A la vista de lo anterior, la opinión de la Comisión es la siguiente:

i) La condición de juez impone ciertas limitaciones al ejercicio de algunos derechos y comporta también unos especiales requerimientos éticos. De acuerdo con el Principio 28, para la aceptación de regalos o cortesías el juez ha de observar una doble cautela: la primera es que con dicha conducta no se ponga en riesgo o tela de juicio su apariencia de imparcialidad. La segunda, que el obsequio no exceda de las lógicas convenciones sociales.

ii) Ambos conceptos han de ser examinados y fijado su respectivo alcance a la luz del caso concreto. En otras palabras, no es posible ofrecer una regla concluyente que en el plano abstracto permita ofrecer soluciones generales, por lo que el juez o la jueza habrán de ponderar con prudencia las condiciones o circunstancias concurrentes.

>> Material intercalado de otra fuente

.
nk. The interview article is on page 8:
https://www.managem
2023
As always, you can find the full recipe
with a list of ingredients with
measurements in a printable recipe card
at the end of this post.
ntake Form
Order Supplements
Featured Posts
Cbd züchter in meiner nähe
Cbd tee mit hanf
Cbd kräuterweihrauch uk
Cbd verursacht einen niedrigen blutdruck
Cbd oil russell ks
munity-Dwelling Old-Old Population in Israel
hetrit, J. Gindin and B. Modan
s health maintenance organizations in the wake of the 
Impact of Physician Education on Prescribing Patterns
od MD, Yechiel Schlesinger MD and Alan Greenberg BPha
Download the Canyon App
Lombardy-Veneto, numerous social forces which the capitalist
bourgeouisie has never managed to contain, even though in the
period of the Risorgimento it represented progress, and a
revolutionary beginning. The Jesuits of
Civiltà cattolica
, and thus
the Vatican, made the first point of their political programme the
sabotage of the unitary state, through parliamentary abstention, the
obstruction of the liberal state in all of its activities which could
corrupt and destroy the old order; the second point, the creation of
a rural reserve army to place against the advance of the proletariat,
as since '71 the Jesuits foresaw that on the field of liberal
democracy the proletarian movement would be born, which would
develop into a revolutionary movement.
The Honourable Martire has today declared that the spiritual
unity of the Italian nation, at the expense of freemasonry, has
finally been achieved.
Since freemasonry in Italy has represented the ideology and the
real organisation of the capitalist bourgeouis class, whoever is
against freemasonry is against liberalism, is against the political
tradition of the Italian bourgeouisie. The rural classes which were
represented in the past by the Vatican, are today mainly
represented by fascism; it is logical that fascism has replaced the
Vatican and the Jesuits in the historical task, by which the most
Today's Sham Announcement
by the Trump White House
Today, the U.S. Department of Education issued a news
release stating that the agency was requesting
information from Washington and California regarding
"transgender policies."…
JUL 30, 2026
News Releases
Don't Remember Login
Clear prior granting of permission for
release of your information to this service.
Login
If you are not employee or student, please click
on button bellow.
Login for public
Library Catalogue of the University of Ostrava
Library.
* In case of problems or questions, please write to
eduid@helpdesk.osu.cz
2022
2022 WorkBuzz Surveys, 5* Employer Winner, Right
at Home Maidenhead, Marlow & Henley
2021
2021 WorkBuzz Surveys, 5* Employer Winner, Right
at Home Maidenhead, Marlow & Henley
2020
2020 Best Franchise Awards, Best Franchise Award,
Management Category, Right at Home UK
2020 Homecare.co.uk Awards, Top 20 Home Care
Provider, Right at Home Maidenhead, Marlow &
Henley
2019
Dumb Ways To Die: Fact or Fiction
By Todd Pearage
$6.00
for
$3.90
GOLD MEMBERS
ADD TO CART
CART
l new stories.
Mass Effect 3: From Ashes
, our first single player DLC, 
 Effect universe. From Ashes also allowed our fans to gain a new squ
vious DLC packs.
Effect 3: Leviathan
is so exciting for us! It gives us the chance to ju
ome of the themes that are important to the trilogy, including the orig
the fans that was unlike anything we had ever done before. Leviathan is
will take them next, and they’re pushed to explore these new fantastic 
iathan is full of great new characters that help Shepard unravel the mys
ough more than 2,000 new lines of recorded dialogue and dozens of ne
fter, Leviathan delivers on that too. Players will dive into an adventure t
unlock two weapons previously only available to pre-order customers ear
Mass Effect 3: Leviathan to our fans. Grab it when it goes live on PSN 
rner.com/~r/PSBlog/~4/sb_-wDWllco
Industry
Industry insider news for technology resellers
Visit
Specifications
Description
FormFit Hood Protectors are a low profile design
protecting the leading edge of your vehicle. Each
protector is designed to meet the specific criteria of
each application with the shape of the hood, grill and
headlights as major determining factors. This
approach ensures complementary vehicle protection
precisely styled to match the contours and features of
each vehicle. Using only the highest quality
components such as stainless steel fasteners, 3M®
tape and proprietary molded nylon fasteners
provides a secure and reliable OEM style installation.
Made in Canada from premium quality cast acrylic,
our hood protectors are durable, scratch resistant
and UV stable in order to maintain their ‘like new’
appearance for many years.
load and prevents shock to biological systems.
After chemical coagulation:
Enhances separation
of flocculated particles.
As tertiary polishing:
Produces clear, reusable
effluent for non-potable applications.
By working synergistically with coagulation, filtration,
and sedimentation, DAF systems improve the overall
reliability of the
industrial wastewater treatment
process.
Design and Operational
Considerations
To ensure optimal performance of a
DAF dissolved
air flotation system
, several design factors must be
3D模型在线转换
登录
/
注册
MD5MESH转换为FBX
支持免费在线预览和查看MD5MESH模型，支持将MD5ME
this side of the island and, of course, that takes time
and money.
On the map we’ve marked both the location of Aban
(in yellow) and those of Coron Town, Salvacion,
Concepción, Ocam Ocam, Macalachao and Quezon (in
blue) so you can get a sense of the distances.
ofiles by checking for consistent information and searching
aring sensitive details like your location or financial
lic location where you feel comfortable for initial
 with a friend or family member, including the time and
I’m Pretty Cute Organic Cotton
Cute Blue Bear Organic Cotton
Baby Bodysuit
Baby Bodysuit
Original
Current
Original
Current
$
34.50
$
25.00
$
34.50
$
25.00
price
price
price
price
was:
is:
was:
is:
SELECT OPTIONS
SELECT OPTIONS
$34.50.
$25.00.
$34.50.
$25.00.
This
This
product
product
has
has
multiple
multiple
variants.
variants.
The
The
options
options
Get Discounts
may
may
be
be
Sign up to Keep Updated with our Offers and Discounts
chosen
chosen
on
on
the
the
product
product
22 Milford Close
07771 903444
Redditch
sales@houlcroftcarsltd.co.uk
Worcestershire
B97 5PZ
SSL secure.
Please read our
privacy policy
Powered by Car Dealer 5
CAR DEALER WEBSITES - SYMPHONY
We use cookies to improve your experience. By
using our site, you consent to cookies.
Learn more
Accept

iii) Una de las principales circunstancias es lógicamente el valor o precio del obsequio, que ha de entenderse en todo caso modesto. Asimismo, y cualquiera que sea su valor, la puesta en riesgo de la apariencia de imparcialidad excluye o es incompatible con el mandato del Principio 28; puesta en riesgo que casi inexorablemente se produce si la dádiva procede de alguna de las partes en pleito sometido al conocimiento del juez en el pasado, en el presente o en un previsible futuro.

iv) Es también elemento a tener en cuenta la naturaleza pública o privada del oferente, porque forma parte de la lógica de las convenciones sociales que las instituciones mantengan entre sí ciertas atenciones o cortesías. No ocurre así cuando el regalo procede de un particular, por lo que su eventual aceptación habría de venir precedida de un muy estricto escrutinio.

v) Finalmente, la frecuencia o asiduidad, así como la generalidad, son elementos también a considerar y cuyo examen ilustra el espíritu restrictivo y cauteloso que debe presidir la interpretación del Principio 28 y, consiguientemente, la práctica de ofrecer regalos a los jueces y por supuesto la práctica de aceptarlos.